Abstract
This paper present results of a multi-disciplinary project that is developing a microchip-based neural prosthesis for the hippocampus, a region of the brain responsible for the formation of long-term memories. Damage to the hippocampus is frequently associated with epilepsy, stroke, and dementia (Alzheimer's disease) and is considered to underlie the memory deficits related to these neurological conditions. The essential goals of the multi-laboratory effort include: (1) experimental study of neuron and neural network function--how does the hippocampus encode information? (2) formulation of biologically realistic models of neural system dynamics--can that encoding process be described mathematically to realize a predictive model of how the hippocampus responds to any event? (3) microchip implementation of neural system models--can the mathematical model be realized as a set of electronic circuits to achieve parallel processing, rapid computational speed, and miniaturization? and (4) creation of hybrid neuron-silicon interfaces-can structural and functional connections between electronic devices and neural tissue be achieved for long-term, bi-directional communication with the brain?
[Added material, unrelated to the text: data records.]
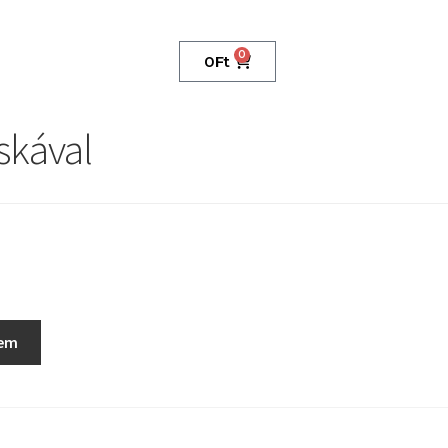
0
0
Ft
skával
zem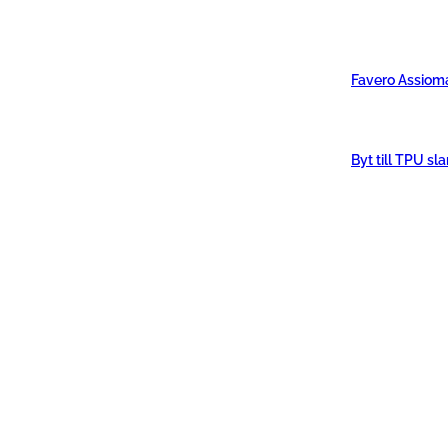
Favero Assiom
Byt till TPU sl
By integrating solutions to these component problems, we are realizing a microchip-based model of hippocampal nonlinear dynamics that can perform the same function as part of the hippocampus. Through bi-directional communication with other neural tissue that normally provides the inputs and outputs to/from a damaged hippocampal area, the biomimetic model could serve as a neural prosthesis. A proof-of-concept will be presented in which the CA3 region of the hippocampal slice is surgically removed and is replaced by a microchip model of CA3 nonlinear dynamics--the "hybrid" hippocampal circuit displays normal physiological properties. How the work in brain slices is being extended to behaving animals also will be described.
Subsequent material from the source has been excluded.